Poverty: A Space for Encounter
"Better is one day in Thy courts than thousands elsewhere!"
"Simple and modest, poor and at the same time becoming" this phrase from our Constitutions describing our religious habit, describes with equal veracity the ideal of the conventual dwelling. The simplicity of our lodging must bear witness to our communal living of poverty. It is only right that the space be designed in such a manner as to be conducive to our way of life; for flourishing religious life, it must be of religious character and proper conventual form.
Authentic poverty and suitability of space work together. We are physical as well as spiritual beings and the space lived in shapes the religious spirit as well as the personal and communal practices of the vow and virtue of poverty. The life of St. Dominic, whose feast we celebrated at the beginning of this month, gives notable witness to the importance of appropriate lodgings in his consistent concern that the conventual space in each of his foundations was suitable for the way of life, out of the conviction of the necessity of common external observances and surroundings for supporting and molding the interior convictions.
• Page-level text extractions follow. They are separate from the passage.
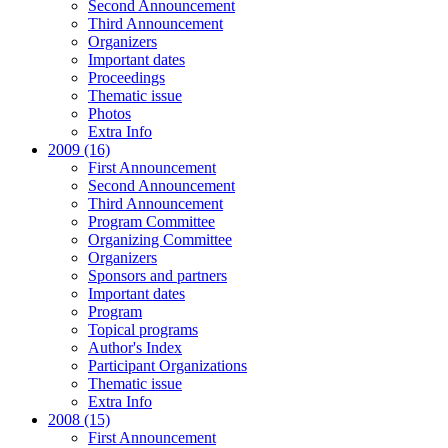
Second Announcement
Third Announcement
Organizers
Important dates
Proceedings
Thematic issue
Photos
Extra Info
2009 (16)
First Announcement
Second Announcement
Third Announcement
Program Committee
Organizing Committee
Organizers
Sponsors and partners
Important dates
Program
Topical programs
Author's Index
Participant Organizations
Thematic issue
Extra Info
2008 (15)
First Announcement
For poverty is at its root an interior attitude of love, a conviction of the 'givenness' of all things, receiving and perceiving all things (and even the lack thereof) as gifts from a loving God. As an expression of this interior conviction, our conventual space is to be free from all that smacks of the world or that is unnecessary to the way of life. For this reason, our cells are to be simple, free from superfluous items - even a superfluity of religious items can become a distraction to authentic prayer and encounter. This deliberate clearing away the clutter of the world and worldly things gives the religious Sister breathing space to encounter Christ, her Crucified Spouse. It is for this purpose, union with God, that the vow of poverty is taken, and it is for this purpose that it be expressed in the simplicity of our lodgings - that they may be a place of encounter with the living, loving God.